In an attempt to rid myself of stress and toxins, I'm trying something different and novel... walking! I've been doing it for 30-some-odd years but I'm taking it to the next level. After a friend was a lay off casualty, she poked me to go for a walk with her one day and we have been hooked and adventurous ever since. It started with a 2 mile walk up and back our main road and quickly branched off to incorporating errands and side neighborhoods and once led us to a 7.4 mile excursion as we tried new roads and twists. It started in cold and blistering weather but has since progressed into cold but sunny Spring. It hasn't been long, but when we can't go for our morning walks, we feel it - in our minds, bodies, and spirits. We talk, pant, moan, and most importantly, laugh the majority of the time - it has been super cathartic. One morning she couldn't walk with me and so I self motivated and popped my 'energy' playlist through my earbuds and was off. I later confessed to her that it wasn't relaxing because I had too much time to think - not really the most effective tool toward releasing the stresses of life.

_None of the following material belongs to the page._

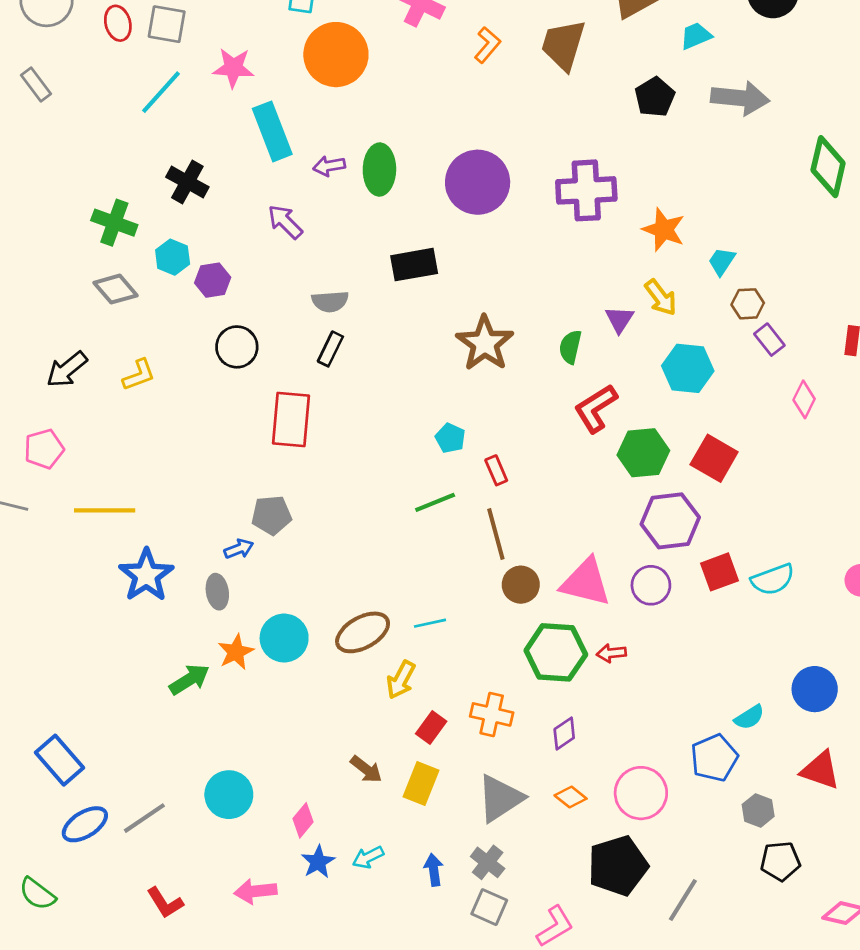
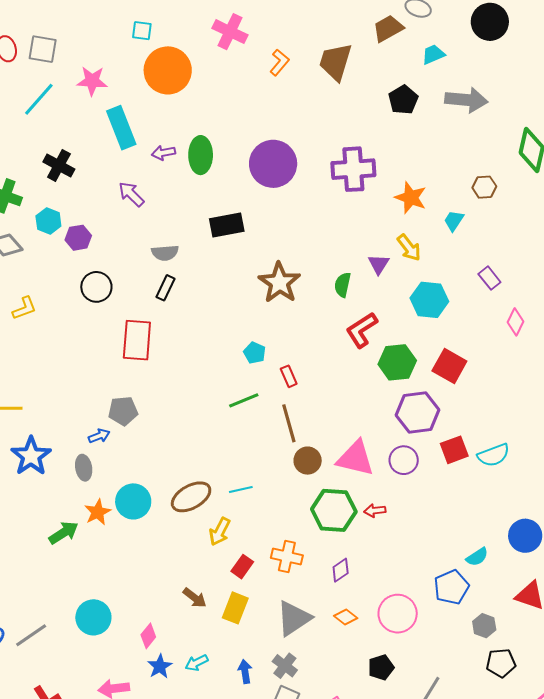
brown hexagon: (748, 304) -> (484, 187), moved
black pentagon: (618, 866) -> (381, 667), size x0.6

This whole movement was brought on by my desire to live a healthier life. Too many people around me have died way too young in the past few years and I think it's important to stop and take inventory of your own life sometimes. Don't just live but live a life worth living. I want to be a better mom - wife - friend - self. For a while I thought that meant doing every thing that any one asked me to do... that didn't do it. Then I moved on to saying no when I didn't feel like something was necessary to do... that didn't work either. I've come to the conclusion that if I'm looking for fulfillment through external acknowledgement, it won't happen. I don't want to look back from the late end of 60 or the early end of 70 and realize that I spent a lot of time making excuses and complaining about how others treated me - I also don't want to spread that negativity to everyone around me - anyone who will listen. I don't know which is more contagious and infectious - the flu or negativity... Walking has given me a new focus on health - physically and mentally - and I'm so invigorated to take it to the next level. I'm doing my first 10k (even though I'm power walking it - it's still counts :) this Saturday - I know it wouldn't seem like much to the avid runner, but it's a big deal to this agoraphobic who psychs herself out toward complacency. I also signed up for a few others as well - I think I'm just as excited about the atmosphere as I am the races themselves!
The walking is for the body; the conquering of the crowd and a new experience, the mind; and the fact that I'll be stepping outside myself and focusing on the Massey Cancer center, the spirit.